Shuler’s voice trails off a little. His VCU experience remains close to his heart. His stories are upbeat and jovial, but you can tell there’s a seriousness—a deep meaning—to his time at VCU. So we move to a different topic—his growth. You can feel Shuler’s smile through the phone. His growth came, as you could expect, from a moment of humility. Let’s turn it back over to Jamal.
“My junior year. At Towson,” says Shuler without hesitation. “Coach Grant said ‘I’m going to put you on Gary Neal.’ This was my first look at a pro athlete on film, an NBA caliber scorer.”
Gary Neal averaged 25ppg at Towson and spent parts of eight seasons in the NBA, finishing with a 9.9ppg average at the highest level of basketball.

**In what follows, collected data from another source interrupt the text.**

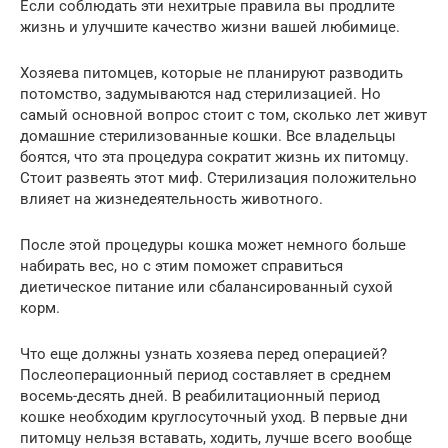
Если соблюдать эти нехитрые правила вы продлите
жизнь и улучшите качество жизни вашей любимице.
Хозяева питомцев, которые не планируют разводить
потомство, задумываются над стерилизацией. Но
самый основной вопрос стоит с том, сколько лет живут
домашние стерилизованные кошки. Все владельцы
боятся, что эта процедура сократит жизнь их питомцу.
Стоит развеять этот миф. Стерилизация положительно
влияет на жизнедеятельность животного.
После этой процедуры кошка может немного больше
набирать вес, но с этим поможет справиться
диетическое питание или сбалансированный сухой
корм.
Что еще должны узнать хозяева перед операцией?
Послеоперационный период составляет в среднем
восемь-десять дней. В реабилитационный период
кошке необходим круглосуточный уход. В первые дни
питомцу нельзя вставать, ходить, лучше всего вообще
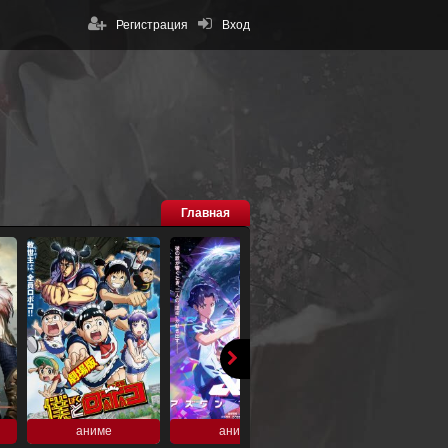
Регистрация
Вход
Главная
аниме
аниме
аниме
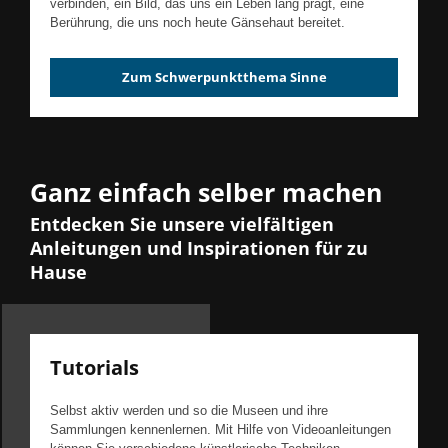
verbinden, ein Bild, das uns ein Leben lang prägt, eine
Berührung, die uns noch heute Gänsehaut bereitet.
Zum Schwerpunktthema Sinne
Ganz einfach selber machen
Entdecken Sie unsere vielfältigen
Anleitungen und Inspirationen für zu
Hause
Tutorials
Selbst aktiv werden und so die Museen und ihre
Sammlungen kennenlernen. Mit Hilfe von Videoanleitungen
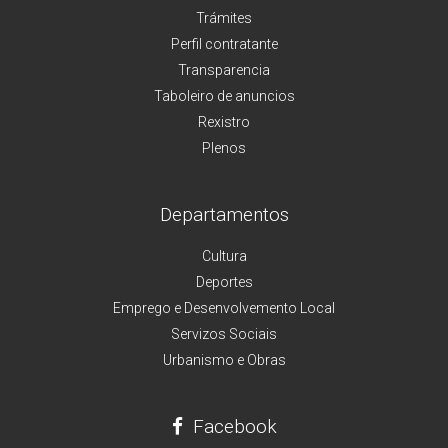
Trámites
Perfil contratante
Transparencia
Taboleiro de anuncios
Rexistro
Plenos
Departamentos
Cultura
Deportes
Emprego e Desenvolvemento Local
Servizos Sociais
Urbanismo e Obras
Facebook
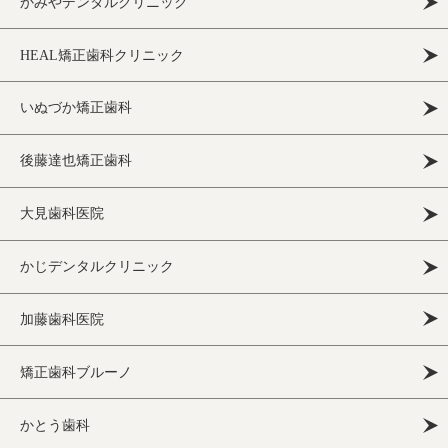
かみやデンタルクリニック
HEAL矯正歯科クリニック
いぬづか矯正歯科
後藤達也矯正歯科
大見歯科医院
かじデンタルクリニック
加藤歯科医院
矯正歯科ブルーノ
かとう歯科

“We ended up winning the game but Gary Neal gave me 38 points. This was not one of those things where a guy had a big game but he only got seven points on me. He had all 38 on me,” laughs Shuler.” Coach Grant subbed me out and I had my head down as I walked to the bench. Coach grabbed me by the shoulders and looked me in the eye and said ‘son, you became a man today.’ I played good defense and he still got 38 on me. I’ll never forget what Coach Grant said to me. It made me work harder and guess what? My senior year I became all defense in the CAA.”
Time is catching up with Jamal Shuler. A 12-year professional career means he is entering his mid-30s. His days as a player are, because time always wins, numbered. Something has to be next for Shuler as he looks at the next stage of his life—something he probably had not considered since the sixth grade. As surprising as the sun coming up tomorrow, he has a plan. He wants to get into coaching.
“It’s crazy because if you asked me four or five years ago I would’ve said no way,” he says about coaching. “But these past two years I’ve been a veteran, kind of the elder statesman of the team, a player-coach kind of thing,” he says. “It’s intriguing. So I reached out to Joey (Rodriguez) and a couple other friends who are assistant coaches about the process. How do I transition from leaving the game into the coaching ranks? So maybe it’s coaching or player development but it really might be the next move.”
Yes, Jamal Shuler is living a happy life. For him, it’s gone long past the glory days of Franklin Street Gym. He honors his father by being like him.
“I think my life is great because I was able to continue my father’s legacy. I say that because I was raised under him, studied him,” says Shuler. “I saw him raise a family, serve our country in the military and just be an all-around people’s person.”
That approach indeed paved the way and allows Shuler to wear that smile every single day.
“I can say that I play the game I love for a living. I have a beautiful family and I owe it all to my father and my mother on showing me those loving values,” he says. “That’s not to say every day is great because we all struggle in life with different situations and circumstances, but overall I am happy with where I am in life and striving to do better for my family!”
That exclamation point, is the exclamation point.